[Bug]: Channel checkpoint lag keeps increasing and cluster down with no way to restore
Is there an existing issue for this?
- [x] I have searched the existing issues
Environment
- Milvus version:2.6.4
- Deployment mode(standalone or cluster):cluster
- MQ type(rocksmq, pulsar or kafka): kafka
- SDK version(e.g. pymilvus v2.0.0rc2):
- OS(Ubuntu or CentOS): Ubuntu
- CPU/Memory:
dataNode
Replicas: 10
Requests: CPU '14', Memory '5Gi'
Limits: CPU '14', Memory '5Gi'
coordinador mixCoord
Replicas: 2
Requests: CPU '2', Memory '8Gi'
Limits: CPU '3', Memory '8Gi'
🌐 proxy
Replicas: 3
Requests: CPU '2', Memory '2Gi'
Limits: CPU '3', Memory '2Gi'
🔍 queryNode
Replicas: 10
Requests: CPU '32', Memory '32Gi'
Limits: CPU '32', Memory '32Gi'
🌊 streamingNode
Replicas: 8
Requests: CPU '16', Memory '8Gi'
Limits: CPU '16', Memory '8Gi'
- GPU:
- Others:
Current Behavior
we started seeing this issue for v2.6 clusters, we get into issue where the cluster cannot take any traffic, both read and write.
It also times out when trying to make request to create collection.

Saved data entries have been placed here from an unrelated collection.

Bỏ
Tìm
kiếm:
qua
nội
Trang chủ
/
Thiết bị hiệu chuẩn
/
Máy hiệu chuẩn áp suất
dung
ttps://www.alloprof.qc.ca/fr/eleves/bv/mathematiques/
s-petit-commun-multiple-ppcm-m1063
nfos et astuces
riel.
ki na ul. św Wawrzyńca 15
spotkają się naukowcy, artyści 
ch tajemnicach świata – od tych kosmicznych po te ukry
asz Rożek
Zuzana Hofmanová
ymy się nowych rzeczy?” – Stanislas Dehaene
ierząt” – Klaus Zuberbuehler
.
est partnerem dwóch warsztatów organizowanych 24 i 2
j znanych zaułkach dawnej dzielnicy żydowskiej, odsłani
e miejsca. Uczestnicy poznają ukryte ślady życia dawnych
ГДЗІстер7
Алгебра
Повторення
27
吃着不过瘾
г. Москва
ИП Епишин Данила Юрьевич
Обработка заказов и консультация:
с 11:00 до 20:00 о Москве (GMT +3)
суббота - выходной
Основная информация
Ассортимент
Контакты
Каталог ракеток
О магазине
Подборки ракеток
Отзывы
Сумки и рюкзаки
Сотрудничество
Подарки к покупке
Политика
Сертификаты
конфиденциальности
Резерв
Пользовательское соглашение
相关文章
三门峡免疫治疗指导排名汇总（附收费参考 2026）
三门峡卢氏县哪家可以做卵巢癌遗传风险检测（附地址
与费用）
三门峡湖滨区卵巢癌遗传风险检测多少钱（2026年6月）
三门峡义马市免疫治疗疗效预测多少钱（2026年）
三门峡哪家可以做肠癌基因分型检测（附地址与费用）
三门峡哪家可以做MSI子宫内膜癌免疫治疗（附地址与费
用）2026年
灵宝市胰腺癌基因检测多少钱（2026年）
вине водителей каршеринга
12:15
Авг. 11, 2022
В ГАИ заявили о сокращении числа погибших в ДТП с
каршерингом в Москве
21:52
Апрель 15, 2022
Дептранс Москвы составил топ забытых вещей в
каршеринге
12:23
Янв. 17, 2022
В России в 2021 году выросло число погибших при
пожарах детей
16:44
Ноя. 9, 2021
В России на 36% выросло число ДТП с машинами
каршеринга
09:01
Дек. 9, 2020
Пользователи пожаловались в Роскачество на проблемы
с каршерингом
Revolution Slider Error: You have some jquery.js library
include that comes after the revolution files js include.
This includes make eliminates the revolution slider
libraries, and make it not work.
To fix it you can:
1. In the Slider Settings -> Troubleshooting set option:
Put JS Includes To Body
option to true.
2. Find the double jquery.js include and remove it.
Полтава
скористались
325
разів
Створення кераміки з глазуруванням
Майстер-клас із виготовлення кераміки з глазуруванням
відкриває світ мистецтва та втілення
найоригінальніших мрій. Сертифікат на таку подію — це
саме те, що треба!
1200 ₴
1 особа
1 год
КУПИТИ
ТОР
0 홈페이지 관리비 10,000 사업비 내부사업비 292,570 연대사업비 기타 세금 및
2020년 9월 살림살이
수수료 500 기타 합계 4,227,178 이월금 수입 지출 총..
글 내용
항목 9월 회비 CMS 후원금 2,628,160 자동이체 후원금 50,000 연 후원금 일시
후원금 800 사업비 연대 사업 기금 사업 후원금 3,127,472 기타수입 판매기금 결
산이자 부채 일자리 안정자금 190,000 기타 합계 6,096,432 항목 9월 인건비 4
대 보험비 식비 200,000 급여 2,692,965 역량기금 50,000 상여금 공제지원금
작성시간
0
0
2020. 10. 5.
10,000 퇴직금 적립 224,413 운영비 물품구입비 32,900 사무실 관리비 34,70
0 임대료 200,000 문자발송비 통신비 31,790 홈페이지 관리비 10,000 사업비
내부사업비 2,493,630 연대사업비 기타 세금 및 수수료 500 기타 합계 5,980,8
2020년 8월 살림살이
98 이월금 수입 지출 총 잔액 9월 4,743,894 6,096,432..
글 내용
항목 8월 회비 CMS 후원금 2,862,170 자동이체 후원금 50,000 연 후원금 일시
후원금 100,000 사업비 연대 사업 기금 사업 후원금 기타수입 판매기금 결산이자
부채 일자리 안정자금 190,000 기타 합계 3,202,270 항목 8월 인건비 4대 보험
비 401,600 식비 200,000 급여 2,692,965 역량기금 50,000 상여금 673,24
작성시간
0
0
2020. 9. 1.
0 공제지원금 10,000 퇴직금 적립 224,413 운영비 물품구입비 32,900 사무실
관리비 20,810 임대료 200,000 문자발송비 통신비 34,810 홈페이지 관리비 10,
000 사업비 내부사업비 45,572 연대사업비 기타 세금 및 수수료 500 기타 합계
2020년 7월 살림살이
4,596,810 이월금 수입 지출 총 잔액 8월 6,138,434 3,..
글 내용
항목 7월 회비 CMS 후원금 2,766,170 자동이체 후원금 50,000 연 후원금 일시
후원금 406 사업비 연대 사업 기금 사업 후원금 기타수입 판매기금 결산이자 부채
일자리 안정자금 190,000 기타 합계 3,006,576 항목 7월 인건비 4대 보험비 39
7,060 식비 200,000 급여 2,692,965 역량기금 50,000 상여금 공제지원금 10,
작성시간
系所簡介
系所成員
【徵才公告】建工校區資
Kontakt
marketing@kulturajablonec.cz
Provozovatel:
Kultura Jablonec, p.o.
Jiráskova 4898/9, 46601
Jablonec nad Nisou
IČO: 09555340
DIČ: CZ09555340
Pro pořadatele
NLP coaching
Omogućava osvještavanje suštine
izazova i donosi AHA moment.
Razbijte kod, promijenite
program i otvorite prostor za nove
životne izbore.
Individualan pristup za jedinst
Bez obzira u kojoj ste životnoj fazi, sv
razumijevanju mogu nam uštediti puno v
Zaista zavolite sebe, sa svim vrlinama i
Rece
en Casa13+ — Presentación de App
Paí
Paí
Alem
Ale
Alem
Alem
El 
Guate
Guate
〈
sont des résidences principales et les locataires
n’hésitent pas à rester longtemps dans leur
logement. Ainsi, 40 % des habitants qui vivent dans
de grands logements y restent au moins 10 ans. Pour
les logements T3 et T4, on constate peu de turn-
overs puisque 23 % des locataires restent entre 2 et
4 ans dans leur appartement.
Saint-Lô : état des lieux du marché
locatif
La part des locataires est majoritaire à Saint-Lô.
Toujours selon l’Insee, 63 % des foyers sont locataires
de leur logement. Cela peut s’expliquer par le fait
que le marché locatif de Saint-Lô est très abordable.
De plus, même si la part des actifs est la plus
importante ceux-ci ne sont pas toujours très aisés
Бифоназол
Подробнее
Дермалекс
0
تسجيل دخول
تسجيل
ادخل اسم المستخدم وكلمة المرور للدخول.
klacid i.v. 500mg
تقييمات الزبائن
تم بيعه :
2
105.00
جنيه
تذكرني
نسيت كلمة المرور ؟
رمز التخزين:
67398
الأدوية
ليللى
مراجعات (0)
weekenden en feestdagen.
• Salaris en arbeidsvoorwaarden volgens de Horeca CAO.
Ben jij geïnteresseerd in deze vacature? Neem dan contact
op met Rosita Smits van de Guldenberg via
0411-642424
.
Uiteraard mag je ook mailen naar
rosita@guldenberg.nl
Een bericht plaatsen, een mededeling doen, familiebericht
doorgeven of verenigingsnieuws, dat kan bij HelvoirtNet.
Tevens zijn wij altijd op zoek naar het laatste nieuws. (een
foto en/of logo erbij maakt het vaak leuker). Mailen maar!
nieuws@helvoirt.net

we tried the following way but the cluster was not able to restore:
- restarting the pods
- deleting the collections
Expected Behavior
the cluster should not be down and there should be ways to restore it
Steps To Reproduce
Milvus Log
we see that the channel cp lag for one channel keeps increasing
we got errors from streaming node: [2025/10/30 17:06:59.824 +00:00] [WARN] [walmanager/manager_impl.go:88] ["remove wal failed"] [module=streamingnode] [component=wal-manager] [error="code: STREAMING_CODE_IGNORED_OPERATION, cause: expired term 2587, cannot change expected state for remove"] [channel=posts-red-b-rootcoord-dml_11] [term=2587] [2025/10/30 17:06:59.824 +00:00] [WARN] [walmanager/manager_impl.go:88] ["remove wal failed"] [module=streamingnode] [component=wal-manager] [error="code: STREAMING_CODE_IGNORED_OPERATION, cause: expired term 2588, cannot change expected state for remove"] [channel=posts-red-b-rootcoord-dml_11] [term=2588] %4|1761844019.849|OFFSET|rdkafka#consumer-1297| [thrd:main]: posts-red-b-rootcoord-dml_11 [0]: offset reset (at offset 0, broker 4) to END: fetch failed due to requested offset not available on the broker: Broker: Offset out of range
Anything else?
No response